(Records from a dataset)
------------------------

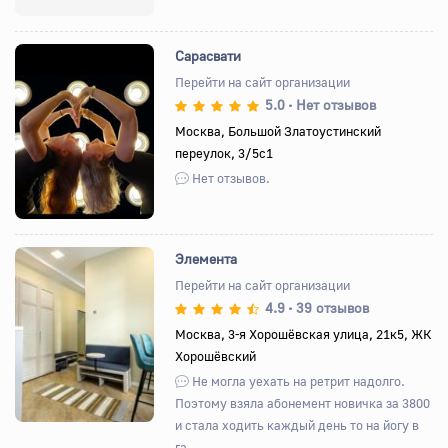
Сарасвати
Перейти на сайт организации
5.0
Нет отзывов
•
Назад
Вперед
Москва, Большой Златоустинский
переулок, 3/5с1
Нет отзывов.
Элемента
Перейти на сайт организации
4.9
39 отзывов
•
Назад
Вперед
Москва, 3-я Хорошёвская улица, 21к5, ЖК
Хорошёвский
Не могла уехать на ретрит надолго.
Поэтому взяла абонемент новичка за 3800
и стала ходить каждый день то на йогу в
га...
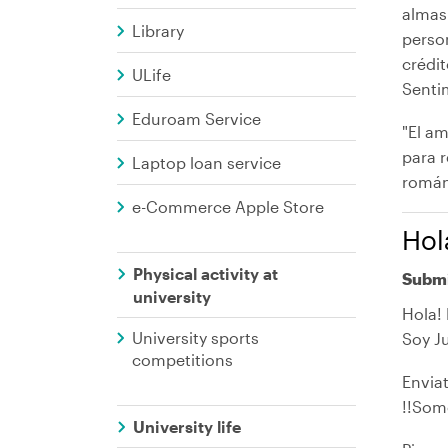
almas
Library
perso
crédi
ULife
Sentim
Eduroam Service
"El am
para r
Laptop loan service
román
e-Commerce Apple Store
Hol
Physical activity at
Submi
university
Hola! 
University sports
Soy J
competitions
Enviat
!!Som
University life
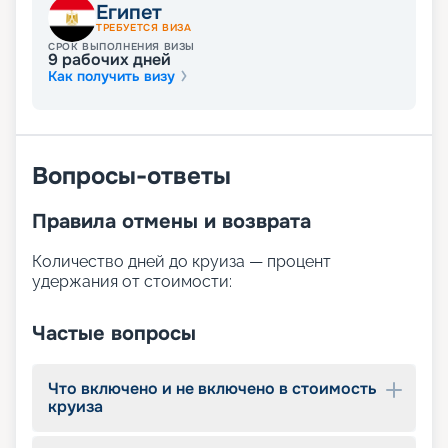
Египет
ТРЕБУЕТСЯ ВИЗА
В свободное от экскурсий время, каждый
СРОК ВЫПОЛНЕНИЯ ВИЗЫ
турист может выбрать себе отдых по душе. Для
9
рабочих дней
этого на борту доступны:
Как получить визу
просторная солнечная палуба с шезлонгами;
бассейн;
бар ресторан у бассейна и лаунж-бар;
сауна;
Вопросы-ответы
массажный салон;
фитнес-центр с кардиотренажёрами;
сувенирный магазин.
Правила отмены и возврата
Количество дней до круиза — процент
удержания от стоимости:
Частые вопросы
Что включено и не включено в стоимость
круиза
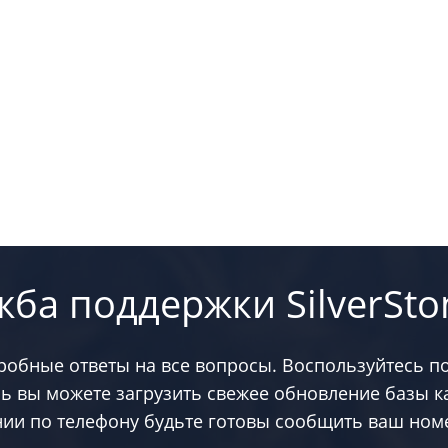
жба поддержки SilverSto
дробные ответы на все вопросы. Воспользуйтесь п
сь вы можете загрузить свежее обновление базы к
ии по телефону будьте готовы сообщить ваш номе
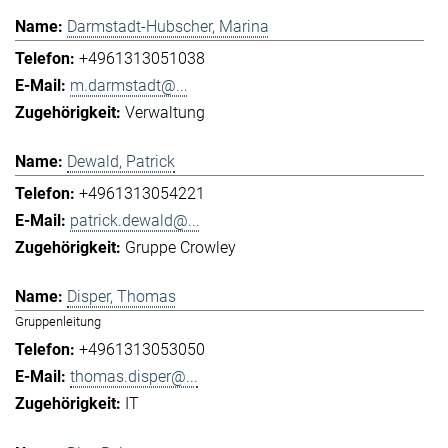
Darmstadt-Hubscher, Marina
+4961313051038
m.darmstadt@...
Verwaltung
Dewald, Patrick
+4961313054221
patrick.dewald@...
Gruppe Crowley
Disper, Thomas
Gruppenleitung
+4961313053050
thomas.disper@...
IT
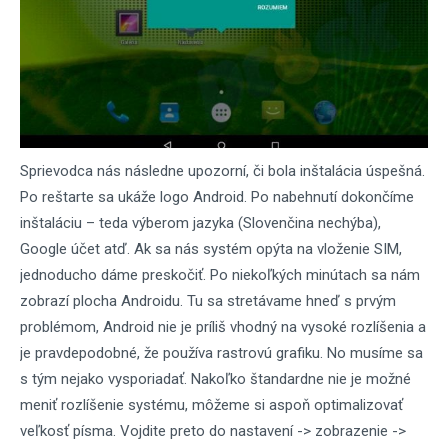
Sprievodca nás následne upozorní, či bola inštalácia úspešná.
Po reštarte sa ukáže logo Android. Po nabehnutí dokončíme
inštaláciu – teda výberom jazyka (Slovenčina nechýba),
Google účet atď. Ak sa nás systém opýta na vloženie SIM,
jednoducho dáme preskočiť. Po niekoľkých minútach sa nám
zobrazí plocha Androidu. Tu sa stretávame hneď s prvým
problémom, Android nie je príliš vhodný na vysoké rozlíšenia a
je pravdepodobné, že používa rastrovú grafiku. No musíme sa
s tým nejako vysporiadať. Nakoľko štandardne nie je možné
meniť rozlíšenie systému, môžeme si aspoň optimalizovať
veľkosť písma. Vojdite preto do nastavení -> zobrazenie ->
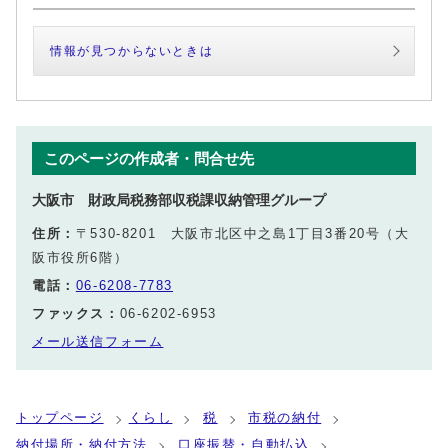
情報が見つからないときは
このページの作成者・問合せ先
大阪市 財政局税務部収税課収納管理グループ
住所：
〒530-8201 大阪市北区中之島1丁目3番20号（大
阪市役所6階）
電話：
06-6208-7783
ファックス：
06-6202-6953
メール送信フォーム
トップページ
くらし
税
市税の納付
納付場所・納付方法
口座振替・自動払込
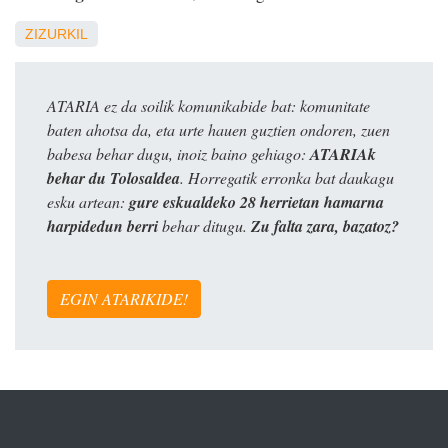
ZIZURKIL
ATARIA ez da soilik komunikabide bat: komunitate
baten ahotsa da, eta urte hauen guztien ondoren, zuen
babesa behar dugu, inoiz baino gehiago:
ATARIAk
behar du Tolosaldea
. Horregatik erronka bat daukagu
esku artean:
gure eskualdeko 28 herrietan hamarna
harpidedun berri
behar ditugu.
Zu falta zara, bazatoz?
EGIN ATARIKIDE!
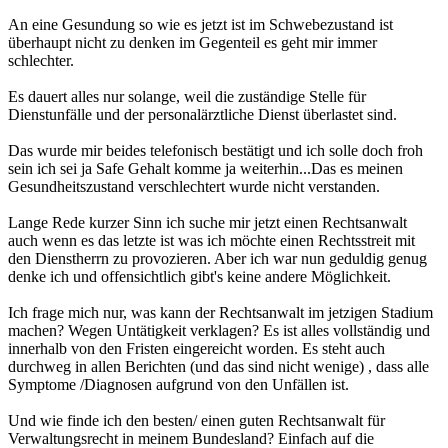
An eine Gesundung so wie es jetzt ist im Schwebezustand ist
überhaupt nicht zu denken im Gegenteil es geht mir immer
schlechter.
Es dauert alles nur solange, weil die zuständige Stelle für
Dienstunfälle und der personalärztliche Dienst überlastet sind.
Das wurde mir beides telefonisch bestätigt und ich solle doch froh
sein ich sei ja Safe Gehalt komme ja weiterhin...Das es meinen
Gesundheitszustand verschlechtert wurde nicht verstanden.
Lange Rede kurzer Sinn ich suche mir jetzt einen Rechtsanwalt
auch wenn es das letzte ist was ich möchte einen Rechtsstreit mit
den Dienstherrn zu provozieren. Aber ich war nun geduldig genug
denke ich und offensichtlich gibt's keine andere Möglichkeit.
Ich frage mich nur, was kann der Rechtsanwalt im jetzigen Stadium
machen? Wegen Untätigkeit verklagen? Es ist alles vollständig und
innerhalb von den Fristen eingereicht worden. Es steht auch
durchweg in allen Berichten (und das sind nicht wenige) , dass alle
Symptome /Diagnosen aufgrund von den Unfällen ist.
Und wie finde ich den besten/ einen guten Rechtsanwalt für
Verwaltungsrecht in meinem Bundesland? Einfach auf die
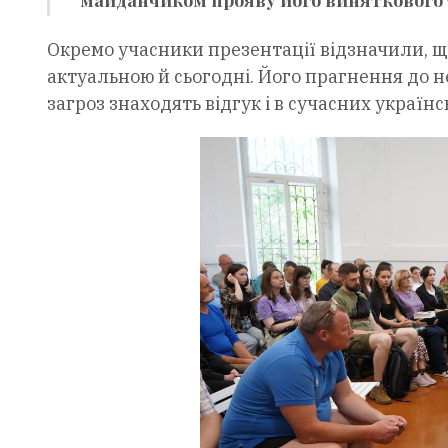
майданчиком прояву його виняткового т
Окремо учасники презентації відзначили, щ
актуальною й сьогодні. Його прагнення до н
загроз знаходять відгук і в сучасних українс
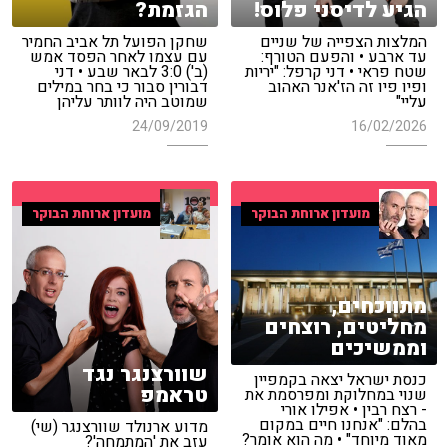
הגיע לדיסני פלוס!
הגזמת?
המלצות הצפייה של שניים
שחקן הפועל תל אביב החמיר
עד ארבע • והפעם הטורף:
עם עצמו לאחר הפסד אמש
שטח פראי • דני קרפל: "יריות
(ב') 3:0 לבאר שבע • דני
ופיו פיו זה הז'אנר האהוב
דבורין סבור כי בחר במילים
עליי"
שמוטב היה לוותר עליהן
24/09/2019
16/02/2026
מועדון ארוחת הבוקר
מועדון ארוחת הבוקר
מתווכחים,
מחליטים, רוצחים
וממשיכים
שוורצנגר נגד
כנסת ישראל יצאה בקמפיין
טראמפ
שנוי במחלוקת ומפרסמת את
- רצח רבין • אפילו אורי
בהלם: "אנחנו חיים במקום
מדוע ארנולד שוורצנגר (שי)
מאוד מיוחד" • מה הוא אומר?
עזב את 'המתמחה'?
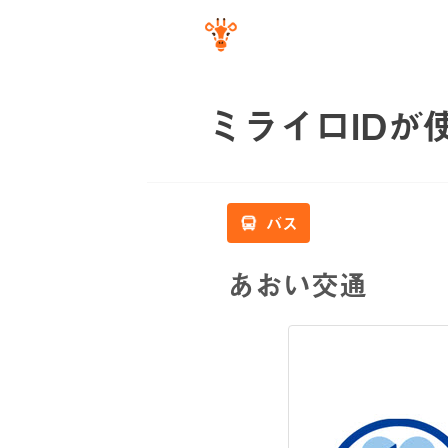
ミライロIDが
バス
あおい交通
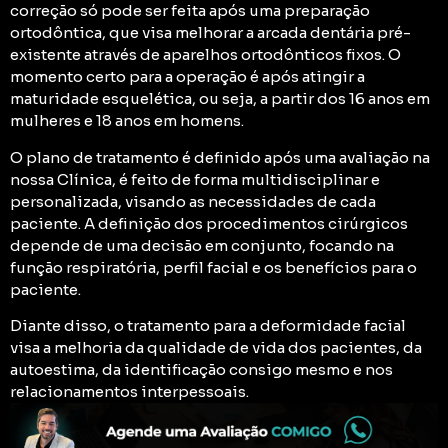
correção só pode ser feita após uma preparação
ortodôntica, que visa melhorar a arcada dentária pré-
existente através de aparelhos ortodônticos fixos. O
momento certo para a operação é após atingir a
maturidade esquelética, ou seja, a partir dos 16 anos em
mulheres e 18 anos em homens.
O plano de tratamento é definido após uma avaliação na
nossa Clínica, é feito de forma multidisciplinar e
personalizada, visando as necessidades de cada
paciente. A definição dos procedimentos cirúrgicos
depende de uma decisão em conjunto, focando na
função respiratória, perfil facial e os benefícios para o
paciente.
Diante disso, o tratamento para a deformidade facial
visa a melhoria da qualidade de vida dos pacientes, da
autoestima, da identificação consigo mesmo e nos
relacionamentos interpessoais.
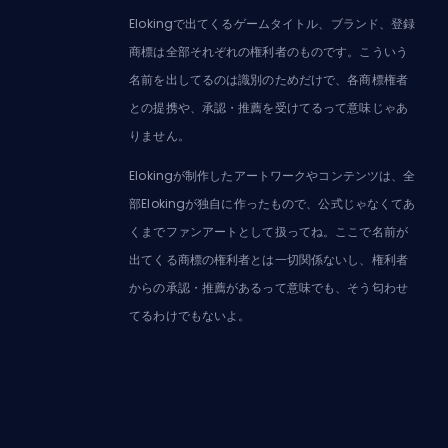
Elokingで出てくるゲームタイトル、ブランド、登録
商標は全部それぞれの権利者のものです。こういう
名前を出してるのは識別のためだけで、各商標権者
との提携や、承認・推薦を受けてるって意味じゃあ
りません。
Elokingが制作したアートワークやコンテンツは、全
部Elokingが独自に作ったもので、公式じゃなくてあ
くまでファンアートとして扱ってね。ここで名前が
出てくる商標の権利者とは一切関係ないし、権利者
からの承認・推薦があるって意味でも、そう匂わせ
てるわけでもないよ。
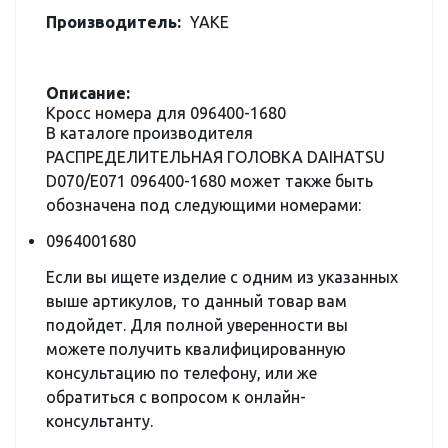
Производитель:
YAKE
Описание:
Кросс номера для 096400-1680
В каталоге производителя
РАСПРЕДЕЛИТЕЛЬНАЯ ГОЛОВКА DAIHATSU
D070/E071 096400-1680 может также быть
обозначена под следующими номерами:
0964001680
Если вы ищете изделие с одним из указанных
выше артикулов, то данный товар вам
подойдет. Для полной уверенности вы
можете получить квалифицированную
консультацию по телефону, или же
обратиться с вопросом к онлайн-
консультанту.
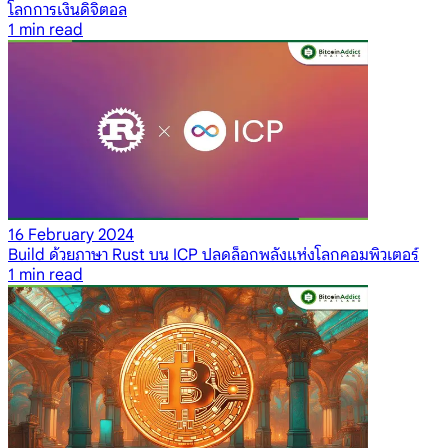
โลกการเงินดิจิตอล
1
min read
16 February 2024
Build ด้วยภาษา Rust บน ICP ปลดล็อกพลังแห่งโลกคอมพิวเตอร์
1
min read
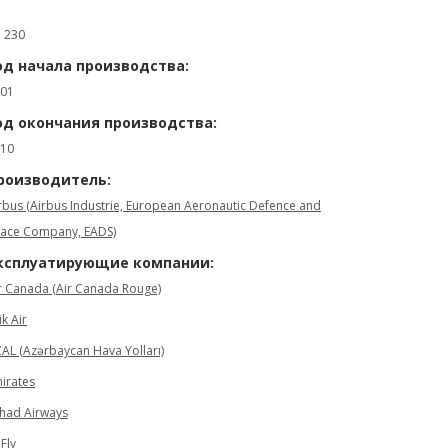
: 230
од начала производства:
01
од окончания производства:
10
роизводитель:
rbus (Airbus Industrie, European Aeronautic Defence and
ace Company, EADS)
ксплуатирующие компании:
r Canada (Air Canada Rouge)
ik Air
AL (Azərbaycan Hava Yolları)
irates
ihad Airways
 Fly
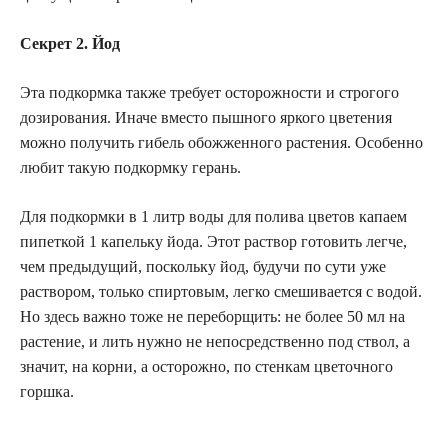
Секрет 2. Йод
Эта подкормка также требует осторожности и строгого
дозирования. Иначе вместо пышного яркого цветения
можно получить гибель обожженного растения. Особенно
любит такую подкормку герань.
Для подкормки в 1 литр воды для полива цветов капаем
пипеткой 1 капельку йода. Этот раствор готовить легче,
чем предыдущий, поскольку йод, будучи по сути уже
раствором, только спиртовым, легко смешивается с водой.
Но здесь важно тоже не переборщить: не более 50 мл на
растение, и лить нужно не непосредственно под ствол, а
значит, на корни, а осторожно, по стенкам цветочного
горшка.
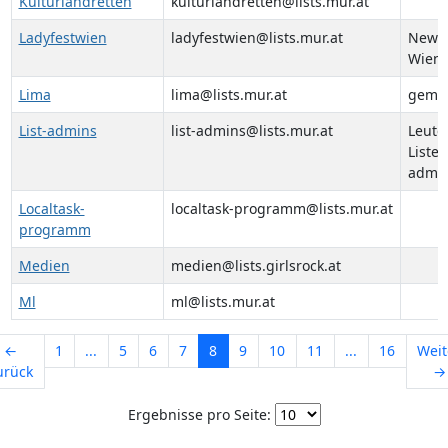
Kulturlandretten
kulturlandretten@lists.mur.at
Ladyfestwien
ladyfestwien@lists.mur.at
Newsl
Wien
Lima
lima@lists.mur.at
gemei
List-admins
list-admins@lists.mur.at
Leute
Listen
admin
Localtask-
localtask-programm@lists.mur.at
programm
Medien
medien@lists.girlsrock.at
Ml
ml@lists.mur.at
←
1
...
5
6
7
8
9
10
11
...
16
Weit
urück
→
Ergebnisse pro Seite:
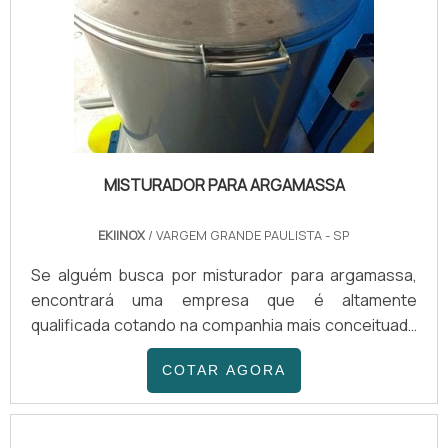
MISTURADOR PARA ARGAMASSA
EKIINOX
/ VARGEM GRANDE PAULISTA - SP
Se alguém busca por misturador para argamassa,
encontrará uma empresa que é altamente
qualificada cotando na companhia mais conceituada
do mercado e achando sofisticação, qualidade e
COTAR AGORA
preço justo em um só lugar. Quando o tema é
misturador para argamassa, com a Ekiinox poderá
encontrar excelente custo-benefício com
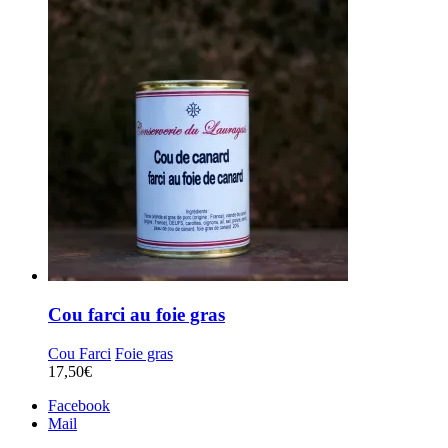
Cou farci au foie gras
Cou Farci
Foie gras
17,50
€
Facebook
Mail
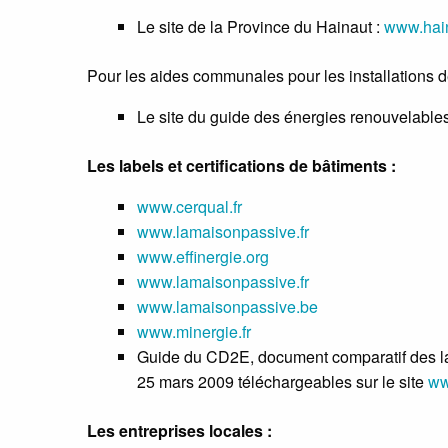
Le site de la Province du Hainaut :
www.hai
Pour les aides communales pour les installations d
Le site du guide des énergies renouvelable
Les labels et certifications de bâtiments :
www.cerqual.fr
www.lamaisonpassive.fr
www.effinergie.org
www.lamaisonpassive.fr
www.lamaisonpassive.be
www.minergie.fr
Guide du CD2E, document comparatif des lab
25 mars 2009 téléchargeables sur le site
ww
Les entreprises locales :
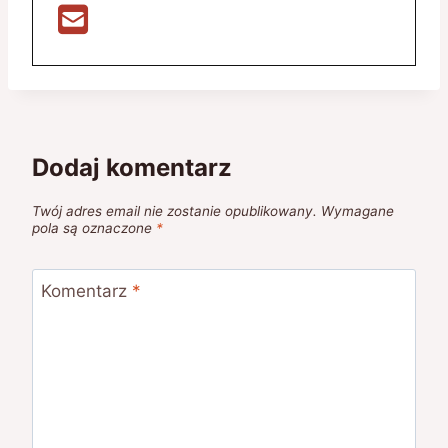
Dodaj komentarz
Twój adres email nie zostanie opublikowany.
Wymagane
pola są oznaczone
*
Komentarz
*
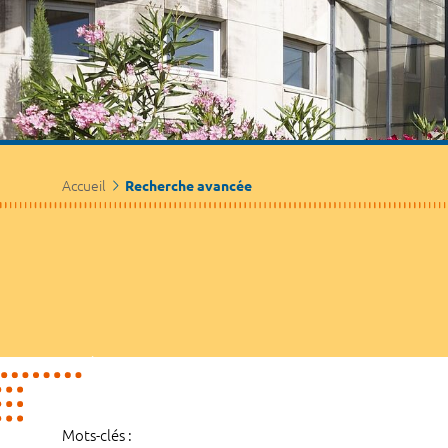
Accueil
Recherche avancée
Mots-clés :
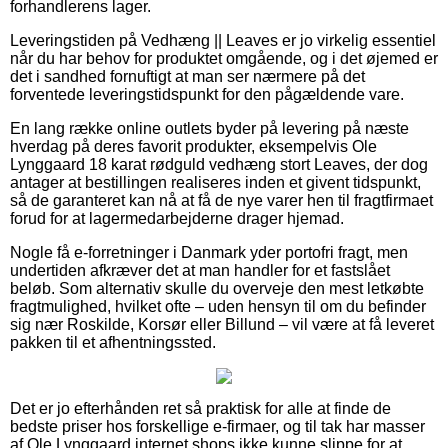
forhandlerens lager.
Leveringstiden på Vedhæng || Leaves er jo virkelig essentiel
når du har behov for produktet omgående, og i det øjemed er
det i sandhed fornuftigt at man ser nærmere på det
forventede leveringstidspunkt for den pågældende vare.
En lang række online outlets byder på levering på næste
hverdag på deres favorit produkter, eksempelvis Ole
Lynggaard 18 karat rødguld vedhæng stort Leaves, der dog
antager at bestillingen realiseres inden et givent tidspunkt,
så de garanteret kan nå at få de nye varer hen til fragtfirmaet
forud for at lagermedarbejderne drager hjemad.
Nogle få e-forretninger i Danmark yder portofri fragt, men
undertiden afkræver det at man handler for et fastslået
beløb. Som alternativ skulle du overveje den mest letkøbte
fragtmulighed, hvilket ofte – uden hensyn til om du befinder
sig nær Roskilde, Korsør eller Billund – vil være at få leveret
pakken til et afhentningssted.
Det er jo efterhånden ret så praktisk for alle at finde de
bedste priser hos forskellige e-firmaer, og til tak har masser
af Ole Lynggaard internet shops ikke kunne slippe for at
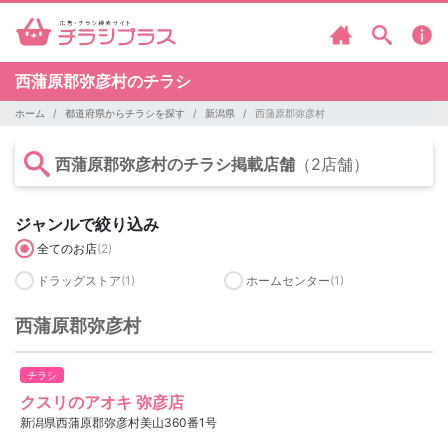
西蒲原郡弥彦村のチラシ
ホーム
都道府県からチラシを探す
新潟県
西蒲原郡弥彦村
西蒲原郡弥彦村のチラシ掲載店舗
（2店舗）
ジャンルで絞り込み
全てのお店
(2)
ドラッグストア
(1)
ホームセンター
(1)
西蒲原郡弥彦村
チラシ
クスリのアオキ 弥彦店
新潟県西蒲原郡弥彦村美山360番1号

------------------------

**Action item**
Write back the stretch of lines above that begins with the line holding "Хорошёвский" and ends with the line holding "сь вы можете", both included, exactly as written. Pictures stay out.

**Response box**
Хорошёвский
Не могла уехать на ретрит надолго.
Поэтому взяла абонемент новичка за 3800
и стала ходить каждый день то на йогу в
га...
almas
Library
perso
crédi
ULife
Sentim
Eduroam Service
"El am
para r
Laptop loan service
román
e-Commerce Apple Store
Hol
Physical activity at
Submi
university
Hola! 
University sports
Soy J
competitions
Enviat
!!Som
University life
Египет
ТРЕБУЕТСЯ ВИЗА
В свободное от экскурсий время, каждый
СРОК ВЫПОЛНЕНИЯ ВИЗЫ
турист может выбрать себе отдых по душе. Для
9
рабочих дней
этого на борту доступны:
Как получить визу
просторная солнечная палуба с шезлонгами;
бассейн;
бар ресторан у бассейна и лаунж-бар;
сауна;
Вопросы-ответы
массажный салон;
фитнес-центр с кардиотренажёрами;
сувенирный магазин.
Правила отмены и возврата
Количество дней до круиза — процент
удержания от стоимости:
Частые вопросы
Что включено и не включено в стоимость
круиза
жба поддержки SilverSto
дробные ответы на все вопросы. Воспользуйтесь п
сь вы можете загрузить свежее обновление базы к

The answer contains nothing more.